Ce blessé escorté après le déraillement du train à grande vitesse à Saint-Jacques-de-Compostelle (Espagne) le 24 juillet 2013, est présénté par El Pais comme étant le conducteur, Francisco José Garzón. (OSCAR CORRAL / REUTERS)

Il est accusé d'"homicide par imprudence". Le conducteur du train, dont le déraillement mercredi à Saint-Jacques-de-Compostelle a fait 78 morts, est placé en garde à vue depuis jeudi 25 juillet. "Depuis jeudi à 19h40, il est juridiquement arrêté pour faits présumés d'homicide par imprudence", a déclaré samedi Jorge Fernandez Diaz, le ministre de l'Intérieur espagnol. 

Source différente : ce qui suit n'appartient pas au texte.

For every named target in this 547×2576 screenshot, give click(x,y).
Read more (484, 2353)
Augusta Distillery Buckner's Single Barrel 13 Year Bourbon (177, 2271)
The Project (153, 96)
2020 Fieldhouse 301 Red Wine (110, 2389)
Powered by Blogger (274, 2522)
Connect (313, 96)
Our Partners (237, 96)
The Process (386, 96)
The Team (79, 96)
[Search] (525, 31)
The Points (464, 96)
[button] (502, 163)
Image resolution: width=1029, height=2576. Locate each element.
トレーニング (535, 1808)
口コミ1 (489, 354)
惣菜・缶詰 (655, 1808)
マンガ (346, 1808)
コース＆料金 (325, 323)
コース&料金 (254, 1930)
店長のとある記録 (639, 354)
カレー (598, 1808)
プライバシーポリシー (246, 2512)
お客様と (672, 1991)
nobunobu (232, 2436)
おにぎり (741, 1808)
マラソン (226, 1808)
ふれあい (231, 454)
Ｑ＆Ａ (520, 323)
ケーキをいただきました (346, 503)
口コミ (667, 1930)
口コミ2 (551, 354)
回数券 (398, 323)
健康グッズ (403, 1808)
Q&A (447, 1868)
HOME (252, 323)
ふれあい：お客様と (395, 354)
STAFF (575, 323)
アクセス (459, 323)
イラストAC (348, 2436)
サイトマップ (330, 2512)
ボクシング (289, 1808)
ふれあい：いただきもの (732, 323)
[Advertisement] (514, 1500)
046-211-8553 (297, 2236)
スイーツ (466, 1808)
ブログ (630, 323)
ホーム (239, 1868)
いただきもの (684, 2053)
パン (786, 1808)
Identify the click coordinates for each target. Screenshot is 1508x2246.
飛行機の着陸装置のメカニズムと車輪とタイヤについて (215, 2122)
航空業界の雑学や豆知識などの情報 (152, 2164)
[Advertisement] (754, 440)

"Il existe des indices raisonnables permettant de considérer qu'il peut avoir une éventuelle responsabilité dans ce qui s'est passé, ce que devront de toute façon déterminer le juge et l'enquête", avait estimé le ministre plus tôt dans la journée, devant les journalistes sur les lieux de l'accident. "Les 72 heures de garde à vue terminent à 19H40 dimanche et il sera alors présenté à un juge", a-t-il précisé.

Francisco José Garzón, 52 ans, a été hospitalisé après l'accident, mais l'on ignore la gravité de ses blessures. Il a été placé en détention et interrogé à l'hôpital de la ville. Vendredi, la police espagnole a précisé qu'il a refusé de répondre aux enquêteurs.